Bölüm 10: Ev Ziyareti

16.3K 940 39
                                    

İyi akşamlaar milleet :)

Yarın küçük bir operasyon geçireceğim dualarınızı eksik etmeyin...

Merdosuz kalmayalım diye bu akşam oturup yeni bir bölüm yazdım sizler için umarım beğenirsiniz...

Sevgi'yle kalın..... =)

(Buarada yüklediğim fotoğrafta ki Aslan ve Nilgün için yorum bekliyorum sizden öpüldünüz)



"Büyüdün sen..." hayır

"Kendine yetebilmelisin..." Hayır

"Bana ihtiyacın yok..." Hayır

"Kendine iyi bak hoşça kal Mert..."

"HAYIR ANNE HAYIIR GİTMEEE..."

"Şiiiştt geçti, kalk oradan tut elimi."

"Ama sen!"

"Evet"

"Sarışın?"

"Hadi Mert güven bana tut elimi..."

"B-ben sana güve..."

................................................................

Kahretsin! Kahretsin! Kahretsin! Nasıl bir kâbustu bu böyle. Peki elimin altında ki kalbimi bu kadar hızlı çarpmasını sağlayan neydi? Korkmuş olmam mı yoksa ara sıra görmüş olduğum ve on altı yıldır alıştığım kâbuslarıma sarışının da dâhil olması mı? Hala hızlıca alıp verdiğim nefesimi bile kontrol edemezken bunlara cevap vermem çok zordu. Gördüğüm kâbus yetmiyormuş gibi beraberinde gelen baş ağrısı da cabasıydı üstelik.

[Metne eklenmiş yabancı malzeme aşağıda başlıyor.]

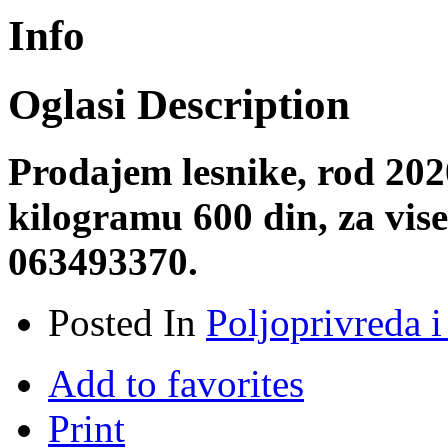
Info
Oglasi Description
Prodajem lesnike, rod 2020
kilogramu 600 din, za vise
063493370.
Posted In
Poljoprivreda i
Add to favorites
Print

Sıkı bir banyoya ihtiyacım olduğu için yataktan doğrulduğumda kendimi tek gece evimde bulmayı beklemiyordum doğrusu. En son ofisimde sessiz sedasız Aslanla karşılıklı içtiğimizi hatırlıyorum ama sonrası bulanık. Ah hadi ama hepsi o cadı sarışının suçuydu. Evet cadı çünkü ben ona tatlı rüyalar dilerken büyük ihtimal o benim için türlü beddualar sıralıyordu içinden.

Uzun zamandır gelmediğim bu evin banyosunun yolunu tutarken burada geçirdiğim o muhteşem günlerim gelmişti aklıma. Her hafta bazen her akşam farklı bir kadının bedenimde kaybolması... Kaç kadının adını hatırlayamadığım sabahlar. Sadece bedenimi rahatlatmak için ihtiyaç duyduğum o kadınlara ne zamandan beri ihtiyaç duymaz olmuştum ben?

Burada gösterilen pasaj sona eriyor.